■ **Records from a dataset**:
[Start of section]
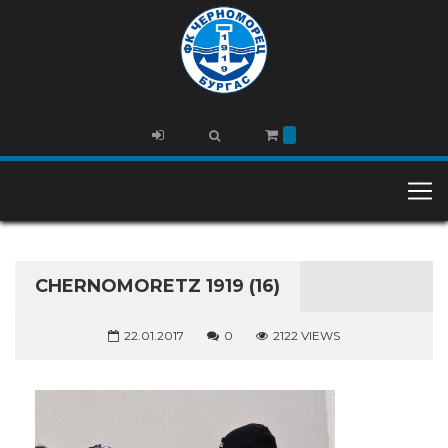
CHERNOMORETZ 1919 (16)
22.01.2017
0
2122 VIEWS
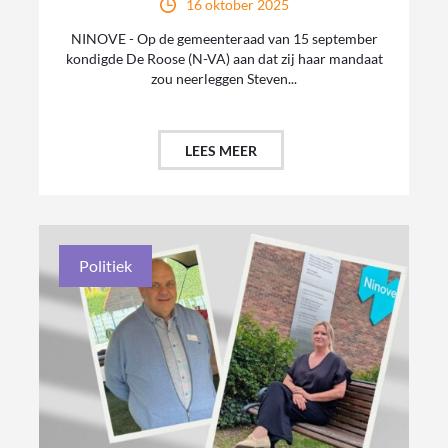
16 oktober 2025
NINOVE - Op de gemeenteraad van 15 september
kondigde De Roose (N-VA) aan dat zij haar mandaat
zou neerleggen Steven...
LEES MEER
Politiek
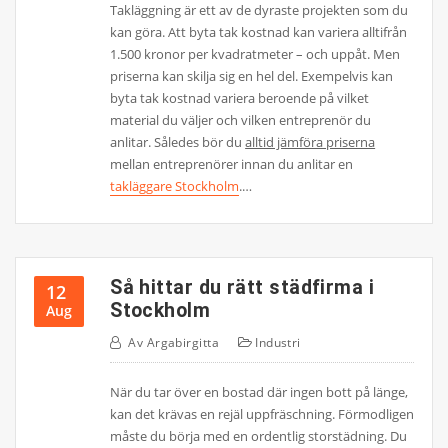
Takläggning är ett av de dyraste projekten som du
kan göra. Att byta tak kostnad kan variera alltifrån
1.500 kronor per kvadratmeter – och uppåt. Men
priserna kan skilja sig en hel del. Exempelvis kan
byta tak kostnad variera beroende på vilket
material du väljer och vilken entreprenör du
anlitar. Således bör du
alltid jämföra priserna
mellan entreprenörer innan du anlitar en
takläggare Stockholm
.…
Så hittar du rätt städfirma i
12
Stockholm
Aug
Av
Argabirgitta
Industri
När du tar över en bostad där ingen bott på länge,
kan det krävas en rejäl uppfräschning. Förmodligen
måste du börja med en ordentlig storstädning. Du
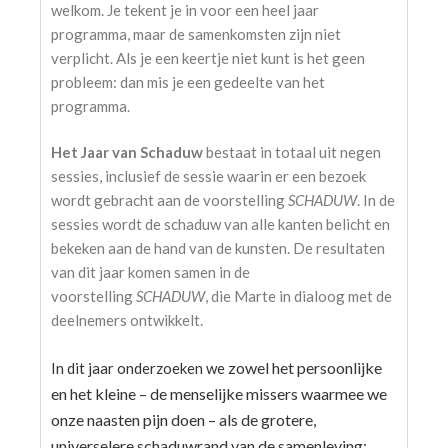
welkom. Je tekent je in voor een heel jaar
programma, maar de samenkomsten zijn niet
verplicht. Als je een keertje niet kunt is het geen
probleem: dan mis je een gedeelte van het
programma.
Het Jaar van Schaduw
bestaat in totaal uit negen
sessies, inclusief de sessie waarin er een bezoek
wordt gebracht aan de voorstelling
SCHADUW
. In de
sessies wordt de schaduw van alle kanten belicht en
bekeken aan de hand van de kunsten. De resultaten
van dit jaar komen samen in de
voorstelling
SCHADUW
, die Marte in dialoog met de
deelnemers ontwikkelt.
zowel het persoonlijke
In dit jaar onderzoeken we
en het kleine – de menselijke missers waarmee we
onze naasten pijn doen – als de grotere,
universelere schaduwrand van de samenleving:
[End of section]
■ **YOUR ASSIGNMENT**:
Scan the records above. Return every line with "priserna" in it.

■ **REPLY TO THE TASK**:
priserna kan skilja sig en hel del. Exempelvis kan
alltid jämföra priserna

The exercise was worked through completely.